US drug development company Savient Pharmaceuticals has started a major drive to showcase its lead clinical project, the gout treatment Puricase, in both the USA and Europe as it tries to secure partners for the drug.

But while Savient is seeking a US partner to license Puricase (PEG-uricase) in a traditional cash and royalty type agreement, in Europe and elsewhere in the world the company is more interested in forging cross-licensing deals that could bring in new drugs to boost its clinical pipeline, according to Chris Clement, the company’s chief executive.

Savient has high expectations for Puricase, which if its early promise is fulfilled could transform the treatment of gout, but suffered a blow last year after it was forced to drop prosapatide, a drug for HIV-associated neuropathic pain, after disappointing results in clinical testing.

This left the company with just Puricase in clinical development. The drug has just started Phase III testing, with the first patients starting to receive the drug just a few days ago, and if positive Savient could be in a position to file for approval of the drug in the USA as early as next year, with a possible launch in 2009.

Last year’s sale of the Savient biologicals manufacturing business to Ferring has left the company relatively cash rich, with around $90 million in cash, no debt and an ongoing revenue stream from its Oxandrin (oxandrolone) product for AIDS wasting, which had revenues of around $60 million last year, as well as UK-based Rosemont subsidiary, which brings in around $40 million a year from the sale of its oral liquid generics.

Savient also stands to make its first revenues from the first Rosement-branded product in the USA, Soltamox (tamoxifen) for breast cancer, which has just been licensed to Cytogen and should start shipping this quarter.

But while Rosemont is growing nicely at around 12% a year, Savient considers that its branded generics focus lies ‘at the opposite end of the spectrum’ from the company’s core focus on developing specialty pharmaceuticals, and has already been put forward for either a sale or spin-out. Meanwhile, Oxandrin is vulnerable to generic competition, although no company has tried to muscle in on Savient’s position on the drug yet, Clement told PharmaTimes.

So all eyes at the company are on Puricase, both for its sales potential and the leverage it could bring in boosting Savient’s clinical pipeline, and Clement said that discussions with several potential licensing partners are underway.

At the European League against Rheumatism meeting in Amsterdam last week, Zeb Horowitz, Savient’s chief medical officer, told PharmaTimes that there have been no significant advances in the management of gout – a disease in which uric acid levels are elevated in the body, leading to the precipitation of crystals in joints and other parts of the body which in turn cause inflammation and pain – in the last four decades.

Savient’s Phase III programme is designed to show that Puricase can reduce uric acid levels in patients who continue to suffer flares despite being treated with current therapies such as allopurinol. This patient group numbers around 50,000 to 100,000 patients in the USA, and a similar number in Europe.

Puricase is designed to break down uric acid and has already been shown in Phase II studies to alleviate symptoms in patients who have failed allopurinol therapy, and the Phase III trials will compare two-hour intravenous infusions of the drug given either monthly or once a fortnight to placebo.

But there are tantalising suggestions that intermittent treatment with Savient’s drug, with a course given only every few months, could deplete the body’s ‘stores’ of uric acid and provide a long-term treatment benefit, according to Horowitz..

The Phase III programme, comprising two studies (GOUT 1 and GOUT 2), will look at uric acid levels in the blood as its primary endpoint, with control of gout flares among its secondary measurements.

Actually demonstrating a clinical improvement on flares has proved difficult for other newagents, including TAP/Ipsen’s Uloric (febuxostat; in Phase III), said Horowitz, so if Puricase can show a benefit in its Phase III programme, there will be a strong impetus to expand the use of the drug into first-line treatment settings.

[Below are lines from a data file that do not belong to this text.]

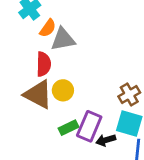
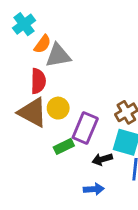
purple rectangle: (89, 126) -> (85, 128), moved

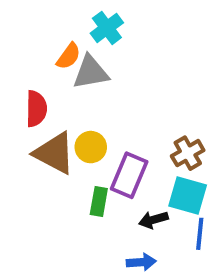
cyan cross: (24, 24) -> (107, 28), moved
red semicircle: (38, 81) -> (36, 109), moved
green rectangle: (64, 146) -> (99, 202), turned -54

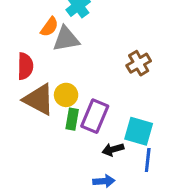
brown cross: (188, 153) -> (139, 63), moved
green rectangle: (99, 202) -> (72, 119), moved

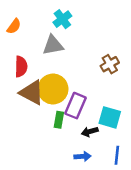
orange semicircle: (49, 27) -> (14, 26), moved
yellow circle: (66, 95) -> (53, 89), size x1.6
green rectangle: (72, 119) -> (59, 120), moved
blue line: (148, 160) -> (117, 155), moved

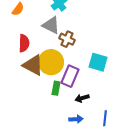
gray triangle: (53, 45) -> (51, 25), turned 36
brown cross: (110, 64) -> (67, 39), moved, turned -35
cyan square: (110, 117) -> (98, 62), moved

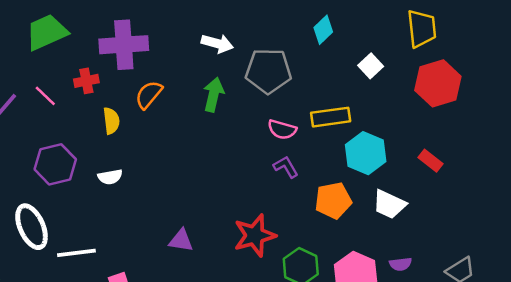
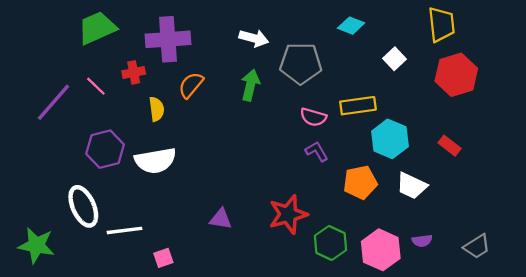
cyan diamond: (323, 30) -> (351, 26), turned 65
white semicircle: (110, 177) -> (155, 161), size x1.8

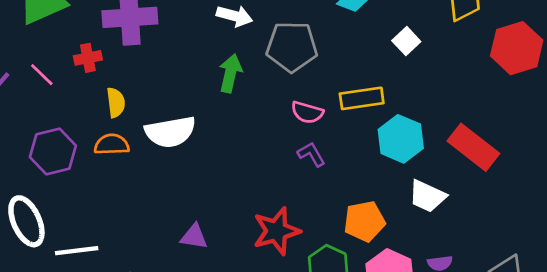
red hexagon: (456, 75) -> (517, 48), moved
orange semicircle: (191, 85) -> (112, 144), moved, turned 48
red rectangle: (449, 146) -> (473, 147), size x1.8
white semicircle: (155, 161) -> (170, 132), moved
orange pentagon: (360, 182) -> (364, 221), moved

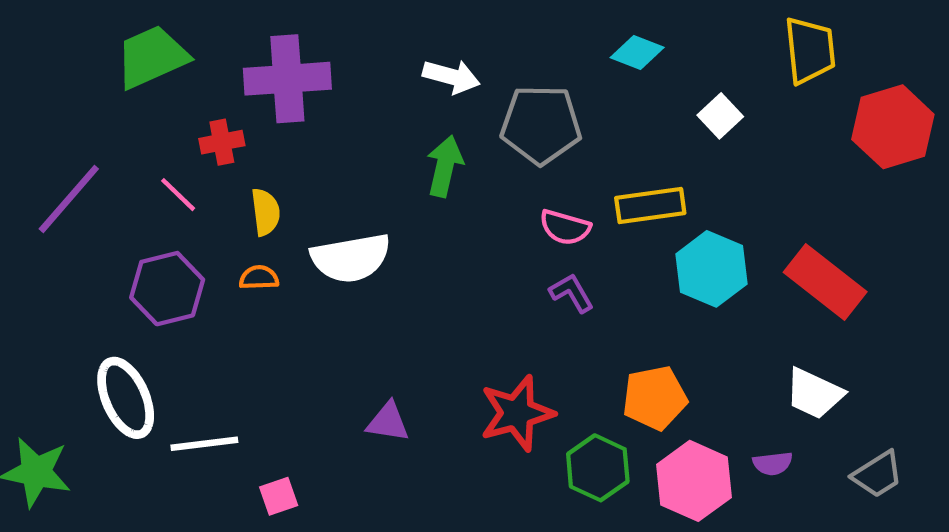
pink line: (42, 75) -> (178, 195), moved
orange semicircle: (112, 144) -> (259, 278), size x0.7
white trapezoid: (427, 196) -> (814, 393), moved

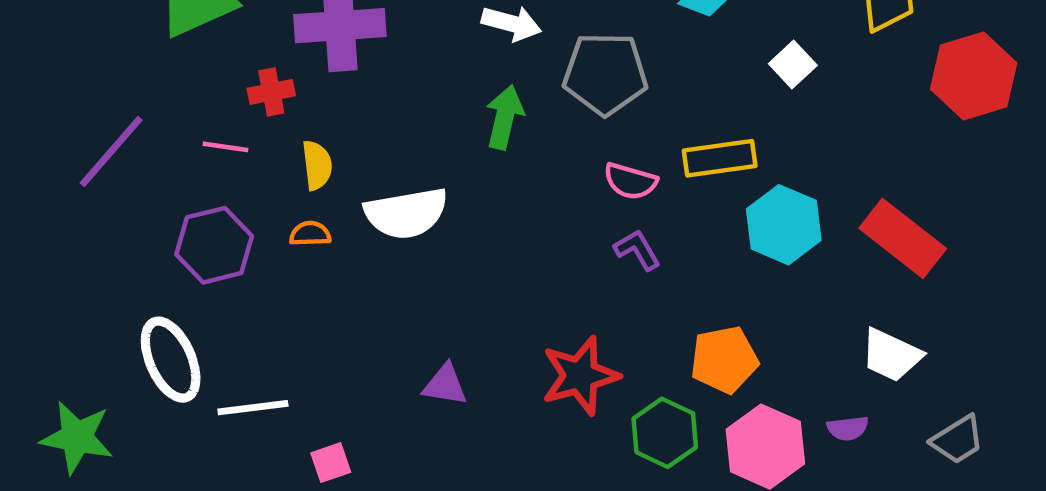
pink line: (178, 195) -> (226, 147), turned -36

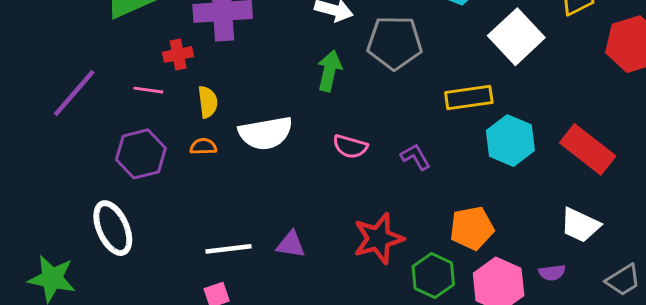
white square: (793, 64) -> (516, 37), size x1.8
pink semicircle: (630, 181) -> (350, 146), moved
white line: (253, 408) -> (228, 249), moved

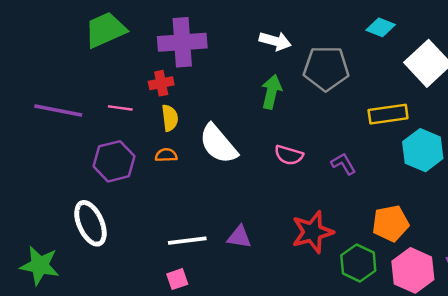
red cross: (178, 54) -> (161, 83), moved
purple line: (74, 93) -> (58, 110), turned 60
white semicircle: (266, 133) -> (218, 144), turned 60

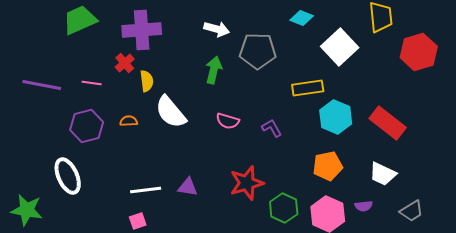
red cross: (161, 83) -> (125, 63), turned -30
yellow semicircle: (170, 118) -> (147, 81), moved
orange pentagon: (391, 223) -> (328, 166), moved

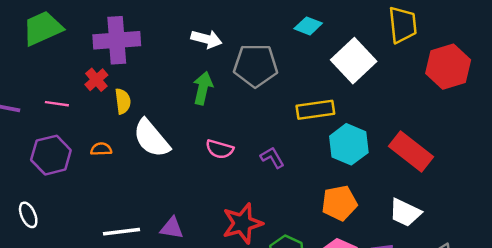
white ellipse: (68, 176) -> (28, 215), size x0.6

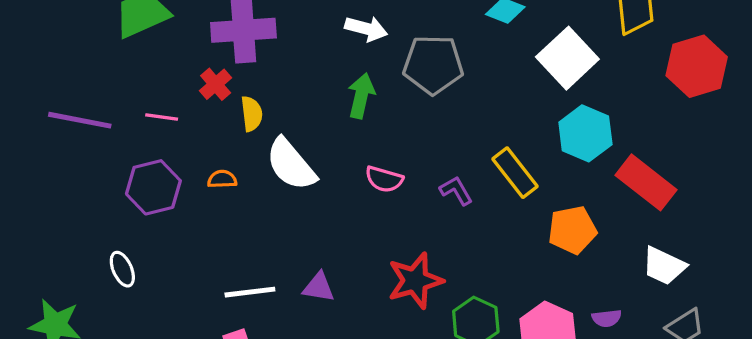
yellow rectangle: (315, 110) -> (515, 173), moved, turned 60
cyan hexagon: (349, 144) -> (585, 133), moved
orange pentagon: (339, 203) -> (572, 230), moved
white trapezoid: (405, 213) -> (664, 266), moved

Meanwhile, Puricase could have applications in other indications, including organ transplant patients who have an elevated risk of developing gout as a result of treatment with the immunosuppressant cyclosporine. This has an incidence of around 20,000 patients a year, said Horowitz.

It could also play a role in tumour lysis syndrome, a complication of cancer chemotherapy in which uric acid levels in the blood can skyrocket as tumour cells die off. This population numbers around 5,000 patients a year, he noted, but there could be an argument for routine administration of uricase treatment before chemotherapy as a precaution.

Clement noted that the Phase III programme should cost around $17 million to carry out, and can comfortably be funded using Savient’s cash on hand.